EXTRACTED DATA section start
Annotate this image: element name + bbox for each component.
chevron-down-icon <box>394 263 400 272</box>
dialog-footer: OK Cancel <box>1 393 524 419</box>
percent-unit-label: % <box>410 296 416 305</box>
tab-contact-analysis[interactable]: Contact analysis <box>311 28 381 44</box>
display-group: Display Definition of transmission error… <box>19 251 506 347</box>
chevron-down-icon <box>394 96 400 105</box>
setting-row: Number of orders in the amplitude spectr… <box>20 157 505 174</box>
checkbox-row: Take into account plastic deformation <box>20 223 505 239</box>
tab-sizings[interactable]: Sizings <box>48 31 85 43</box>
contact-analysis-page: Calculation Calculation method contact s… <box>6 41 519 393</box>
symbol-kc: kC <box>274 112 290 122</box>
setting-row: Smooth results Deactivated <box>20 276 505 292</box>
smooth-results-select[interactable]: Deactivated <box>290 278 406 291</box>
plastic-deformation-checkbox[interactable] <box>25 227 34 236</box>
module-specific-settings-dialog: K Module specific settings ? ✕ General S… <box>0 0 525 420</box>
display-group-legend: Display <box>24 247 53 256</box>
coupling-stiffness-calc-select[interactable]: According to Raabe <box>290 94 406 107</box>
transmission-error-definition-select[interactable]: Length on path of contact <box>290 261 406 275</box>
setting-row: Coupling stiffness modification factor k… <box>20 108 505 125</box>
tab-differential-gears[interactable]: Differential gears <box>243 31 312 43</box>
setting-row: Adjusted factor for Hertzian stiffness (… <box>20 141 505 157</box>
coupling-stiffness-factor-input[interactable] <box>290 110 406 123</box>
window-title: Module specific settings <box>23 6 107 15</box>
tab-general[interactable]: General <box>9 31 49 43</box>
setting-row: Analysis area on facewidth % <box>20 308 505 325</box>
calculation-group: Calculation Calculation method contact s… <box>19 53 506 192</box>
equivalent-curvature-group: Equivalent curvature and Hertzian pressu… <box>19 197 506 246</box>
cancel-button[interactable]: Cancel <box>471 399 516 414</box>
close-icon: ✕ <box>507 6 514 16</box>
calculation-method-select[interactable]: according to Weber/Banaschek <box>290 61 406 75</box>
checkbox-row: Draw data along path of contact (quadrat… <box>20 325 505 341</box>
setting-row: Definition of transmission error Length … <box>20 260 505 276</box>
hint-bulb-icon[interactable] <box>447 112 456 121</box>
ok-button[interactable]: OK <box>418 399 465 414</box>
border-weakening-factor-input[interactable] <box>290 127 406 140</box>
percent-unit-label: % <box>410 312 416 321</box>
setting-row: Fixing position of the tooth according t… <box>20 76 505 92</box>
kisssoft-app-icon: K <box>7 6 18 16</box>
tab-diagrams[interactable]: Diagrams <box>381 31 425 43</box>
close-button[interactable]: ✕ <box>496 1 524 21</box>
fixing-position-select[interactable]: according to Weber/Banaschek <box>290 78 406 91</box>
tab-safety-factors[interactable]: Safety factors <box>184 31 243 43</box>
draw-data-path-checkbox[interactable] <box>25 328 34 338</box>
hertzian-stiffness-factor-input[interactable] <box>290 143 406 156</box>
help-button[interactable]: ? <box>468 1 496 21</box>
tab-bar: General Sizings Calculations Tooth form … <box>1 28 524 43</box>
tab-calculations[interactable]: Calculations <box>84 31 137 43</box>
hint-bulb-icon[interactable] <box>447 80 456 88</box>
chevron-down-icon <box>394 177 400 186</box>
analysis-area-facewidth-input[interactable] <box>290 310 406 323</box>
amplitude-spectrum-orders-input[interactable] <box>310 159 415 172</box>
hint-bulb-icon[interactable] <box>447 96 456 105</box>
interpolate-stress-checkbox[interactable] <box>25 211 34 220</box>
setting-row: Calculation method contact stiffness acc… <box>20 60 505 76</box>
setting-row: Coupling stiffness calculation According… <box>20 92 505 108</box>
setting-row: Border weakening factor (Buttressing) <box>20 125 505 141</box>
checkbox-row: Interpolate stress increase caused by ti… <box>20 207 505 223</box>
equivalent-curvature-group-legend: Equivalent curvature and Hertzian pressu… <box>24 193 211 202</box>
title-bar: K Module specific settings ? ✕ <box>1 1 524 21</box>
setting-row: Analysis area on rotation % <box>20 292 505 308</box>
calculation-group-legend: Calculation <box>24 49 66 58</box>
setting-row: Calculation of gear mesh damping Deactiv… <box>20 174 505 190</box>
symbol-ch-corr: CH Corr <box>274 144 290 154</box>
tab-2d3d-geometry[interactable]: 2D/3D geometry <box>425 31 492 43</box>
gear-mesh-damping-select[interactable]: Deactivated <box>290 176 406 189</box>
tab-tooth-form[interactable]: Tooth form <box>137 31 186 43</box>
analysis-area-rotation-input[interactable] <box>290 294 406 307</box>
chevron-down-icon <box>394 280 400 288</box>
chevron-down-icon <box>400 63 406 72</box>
EXTRACTED DATA section end
EXTRACTED DATA section start
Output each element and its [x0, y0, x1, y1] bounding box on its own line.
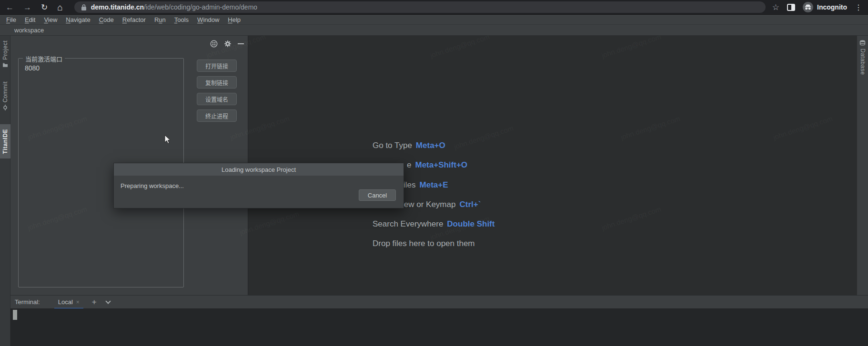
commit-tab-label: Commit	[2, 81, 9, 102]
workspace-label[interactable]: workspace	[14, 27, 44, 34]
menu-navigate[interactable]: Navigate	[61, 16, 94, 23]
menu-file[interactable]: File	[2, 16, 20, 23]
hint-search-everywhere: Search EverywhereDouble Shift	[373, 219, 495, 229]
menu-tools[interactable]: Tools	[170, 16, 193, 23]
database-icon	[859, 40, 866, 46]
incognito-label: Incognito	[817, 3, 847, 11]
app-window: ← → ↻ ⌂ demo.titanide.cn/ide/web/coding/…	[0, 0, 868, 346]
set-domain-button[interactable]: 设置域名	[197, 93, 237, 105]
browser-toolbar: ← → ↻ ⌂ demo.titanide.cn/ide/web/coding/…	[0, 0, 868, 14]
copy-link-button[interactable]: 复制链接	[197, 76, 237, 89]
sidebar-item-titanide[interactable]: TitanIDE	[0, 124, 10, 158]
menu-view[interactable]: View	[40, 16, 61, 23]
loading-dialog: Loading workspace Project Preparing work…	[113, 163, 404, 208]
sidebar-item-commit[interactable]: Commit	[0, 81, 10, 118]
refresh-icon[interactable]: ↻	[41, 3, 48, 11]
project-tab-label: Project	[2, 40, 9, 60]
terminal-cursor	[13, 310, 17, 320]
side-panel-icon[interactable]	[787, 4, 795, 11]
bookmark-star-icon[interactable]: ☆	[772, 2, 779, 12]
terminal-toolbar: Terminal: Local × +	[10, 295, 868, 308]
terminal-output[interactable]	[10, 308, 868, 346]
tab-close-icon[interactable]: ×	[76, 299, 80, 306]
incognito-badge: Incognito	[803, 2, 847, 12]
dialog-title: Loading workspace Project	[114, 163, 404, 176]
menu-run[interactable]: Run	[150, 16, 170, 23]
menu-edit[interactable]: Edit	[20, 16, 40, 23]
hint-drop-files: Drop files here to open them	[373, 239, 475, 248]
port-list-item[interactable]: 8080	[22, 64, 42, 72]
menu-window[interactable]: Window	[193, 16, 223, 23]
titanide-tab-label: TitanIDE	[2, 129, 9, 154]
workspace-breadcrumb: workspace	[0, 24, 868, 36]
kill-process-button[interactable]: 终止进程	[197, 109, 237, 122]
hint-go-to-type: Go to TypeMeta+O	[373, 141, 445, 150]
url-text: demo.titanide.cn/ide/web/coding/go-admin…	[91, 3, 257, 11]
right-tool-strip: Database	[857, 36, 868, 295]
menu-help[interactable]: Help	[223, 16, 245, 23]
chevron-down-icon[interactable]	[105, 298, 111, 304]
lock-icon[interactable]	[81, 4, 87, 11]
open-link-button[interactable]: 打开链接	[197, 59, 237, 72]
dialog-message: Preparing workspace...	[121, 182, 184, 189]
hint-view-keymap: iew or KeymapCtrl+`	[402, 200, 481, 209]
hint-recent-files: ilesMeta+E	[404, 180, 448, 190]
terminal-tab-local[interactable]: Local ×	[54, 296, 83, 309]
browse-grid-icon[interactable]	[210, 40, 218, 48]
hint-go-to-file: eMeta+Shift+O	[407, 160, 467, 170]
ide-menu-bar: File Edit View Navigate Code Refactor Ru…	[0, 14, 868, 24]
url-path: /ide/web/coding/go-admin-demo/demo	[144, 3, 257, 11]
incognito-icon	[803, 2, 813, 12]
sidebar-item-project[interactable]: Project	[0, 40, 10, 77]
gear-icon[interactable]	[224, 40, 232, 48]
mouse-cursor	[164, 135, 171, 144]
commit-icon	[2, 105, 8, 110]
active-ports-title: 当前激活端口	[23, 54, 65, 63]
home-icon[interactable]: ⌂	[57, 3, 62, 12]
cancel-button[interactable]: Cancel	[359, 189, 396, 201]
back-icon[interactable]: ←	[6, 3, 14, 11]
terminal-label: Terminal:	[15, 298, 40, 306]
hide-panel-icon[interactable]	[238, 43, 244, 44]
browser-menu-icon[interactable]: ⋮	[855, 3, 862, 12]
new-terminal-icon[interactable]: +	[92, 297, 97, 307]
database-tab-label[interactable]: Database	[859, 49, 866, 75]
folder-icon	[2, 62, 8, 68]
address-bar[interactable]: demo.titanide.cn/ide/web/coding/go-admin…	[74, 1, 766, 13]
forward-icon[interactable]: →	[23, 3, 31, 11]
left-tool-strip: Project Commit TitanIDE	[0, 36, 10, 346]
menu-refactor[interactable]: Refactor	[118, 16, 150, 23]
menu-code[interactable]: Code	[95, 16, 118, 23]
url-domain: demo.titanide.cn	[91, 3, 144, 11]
EXTRACTED DATA section end
EXTRACTED DATA section start
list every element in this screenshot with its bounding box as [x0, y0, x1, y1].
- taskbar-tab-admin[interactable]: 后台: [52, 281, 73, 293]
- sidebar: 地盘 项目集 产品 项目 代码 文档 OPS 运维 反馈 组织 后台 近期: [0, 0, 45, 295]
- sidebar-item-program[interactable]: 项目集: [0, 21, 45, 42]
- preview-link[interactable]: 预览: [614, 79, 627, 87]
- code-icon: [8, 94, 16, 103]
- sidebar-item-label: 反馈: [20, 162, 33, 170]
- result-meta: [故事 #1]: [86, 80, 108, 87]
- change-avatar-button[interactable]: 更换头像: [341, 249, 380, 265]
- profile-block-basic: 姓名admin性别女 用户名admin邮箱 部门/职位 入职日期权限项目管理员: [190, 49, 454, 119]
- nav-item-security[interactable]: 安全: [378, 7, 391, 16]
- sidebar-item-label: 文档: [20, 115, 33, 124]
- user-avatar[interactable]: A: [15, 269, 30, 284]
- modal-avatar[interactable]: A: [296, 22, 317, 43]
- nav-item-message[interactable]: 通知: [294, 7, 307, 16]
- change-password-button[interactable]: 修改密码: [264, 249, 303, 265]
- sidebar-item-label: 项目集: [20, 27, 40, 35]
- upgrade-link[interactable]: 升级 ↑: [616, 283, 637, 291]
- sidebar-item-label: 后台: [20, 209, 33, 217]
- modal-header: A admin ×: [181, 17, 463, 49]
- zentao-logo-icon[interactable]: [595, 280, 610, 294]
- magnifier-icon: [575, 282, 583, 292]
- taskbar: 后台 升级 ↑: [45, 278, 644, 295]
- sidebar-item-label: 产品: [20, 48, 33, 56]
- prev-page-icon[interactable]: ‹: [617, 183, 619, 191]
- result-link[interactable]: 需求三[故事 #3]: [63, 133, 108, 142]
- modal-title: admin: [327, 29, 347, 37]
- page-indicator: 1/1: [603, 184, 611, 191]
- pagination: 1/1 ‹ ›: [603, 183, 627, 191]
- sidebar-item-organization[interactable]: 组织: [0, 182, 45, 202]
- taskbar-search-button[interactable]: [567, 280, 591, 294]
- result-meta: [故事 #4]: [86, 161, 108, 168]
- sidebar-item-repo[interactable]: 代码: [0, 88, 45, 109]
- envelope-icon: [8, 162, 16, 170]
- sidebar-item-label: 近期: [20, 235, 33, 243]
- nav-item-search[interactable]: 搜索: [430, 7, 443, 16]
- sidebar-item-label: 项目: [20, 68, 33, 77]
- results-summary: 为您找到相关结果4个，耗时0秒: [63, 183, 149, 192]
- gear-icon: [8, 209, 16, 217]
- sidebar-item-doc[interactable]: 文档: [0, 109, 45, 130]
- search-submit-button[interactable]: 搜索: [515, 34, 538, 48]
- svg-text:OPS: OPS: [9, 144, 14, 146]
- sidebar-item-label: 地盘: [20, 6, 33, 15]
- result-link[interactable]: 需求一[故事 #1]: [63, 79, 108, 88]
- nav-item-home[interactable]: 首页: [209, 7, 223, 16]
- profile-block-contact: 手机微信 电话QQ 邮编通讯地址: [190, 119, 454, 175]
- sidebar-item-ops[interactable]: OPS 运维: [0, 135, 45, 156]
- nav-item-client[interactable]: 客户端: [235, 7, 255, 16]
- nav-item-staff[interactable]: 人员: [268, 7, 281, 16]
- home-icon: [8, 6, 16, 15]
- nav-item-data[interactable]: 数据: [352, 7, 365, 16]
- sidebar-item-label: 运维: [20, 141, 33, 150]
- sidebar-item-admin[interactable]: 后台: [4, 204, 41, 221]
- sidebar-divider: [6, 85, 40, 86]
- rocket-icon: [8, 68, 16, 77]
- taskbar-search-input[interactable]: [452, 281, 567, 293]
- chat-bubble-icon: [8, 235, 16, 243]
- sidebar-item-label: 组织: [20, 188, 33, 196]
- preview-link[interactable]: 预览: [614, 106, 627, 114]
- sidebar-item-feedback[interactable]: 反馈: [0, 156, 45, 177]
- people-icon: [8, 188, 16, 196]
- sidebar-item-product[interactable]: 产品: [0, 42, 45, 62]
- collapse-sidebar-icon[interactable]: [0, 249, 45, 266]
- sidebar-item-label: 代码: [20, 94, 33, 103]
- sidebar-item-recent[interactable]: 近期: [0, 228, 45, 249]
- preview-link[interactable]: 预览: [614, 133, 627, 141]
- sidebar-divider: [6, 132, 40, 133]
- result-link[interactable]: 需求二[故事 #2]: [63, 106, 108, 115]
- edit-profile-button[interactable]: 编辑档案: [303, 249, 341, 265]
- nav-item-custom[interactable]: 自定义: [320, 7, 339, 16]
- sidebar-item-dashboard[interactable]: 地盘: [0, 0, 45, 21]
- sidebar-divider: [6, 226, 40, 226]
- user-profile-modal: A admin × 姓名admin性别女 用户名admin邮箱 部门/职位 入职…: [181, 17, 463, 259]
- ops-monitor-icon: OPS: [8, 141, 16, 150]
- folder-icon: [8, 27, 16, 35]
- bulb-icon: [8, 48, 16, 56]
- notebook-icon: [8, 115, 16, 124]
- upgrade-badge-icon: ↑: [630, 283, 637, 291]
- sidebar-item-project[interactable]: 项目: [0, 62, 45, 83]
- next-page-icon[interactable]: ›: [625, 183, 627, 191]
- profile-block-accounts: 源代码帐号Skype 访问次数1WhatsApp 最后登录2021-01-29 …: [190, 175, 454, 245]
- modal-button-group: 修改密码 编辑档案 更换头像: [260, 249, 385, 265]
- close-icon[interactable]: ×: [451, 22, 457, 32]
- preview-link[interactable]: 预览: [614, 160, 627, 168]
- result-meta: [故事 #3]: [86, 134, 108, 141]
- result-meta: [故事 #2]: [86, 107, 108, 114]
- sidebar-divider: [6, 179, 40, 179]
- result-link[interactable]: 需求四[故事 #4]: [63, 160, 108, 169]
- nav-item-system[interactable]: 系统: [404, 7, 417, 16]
EXTRACTED DATA section end
- _DESCRIPTION OF THE TASK_
For the word "link", show every line of the entries that holds it.

- _EXERCISE SOLUTION_
copy-link-button[interactable]: 复制链接	[197, 76, 237, 89]
open-link-button[interactable]: 打开链接	[197, 59, 237, 72]
- preview-link[interactable]: 预览: [614, 79, 627, 87]
- upgrade-link[interactable]: 升级 ↑: [616, 283, 637, 291]
- result-link[interactable]: 需求三[故事 #3]: [63, 133, 108, 142]
- result-link[interactable]: 需求一[故事 #1]: [63, 79, 108, 88]
- preview-link[interactable]: 预览: [614, 106, 627, 114]
- preview-link[interactable]: 预览: [614, 133, 627, 141]
- result-link[interactable]: 需求二[故事 #2]: [63, 106, 108, 115]
- preview-link[interactable]: 预览: [614, 160, 627, 168]
- result-link[interactable]: 需求四[故事 #4]: [63, 160, 108, 169]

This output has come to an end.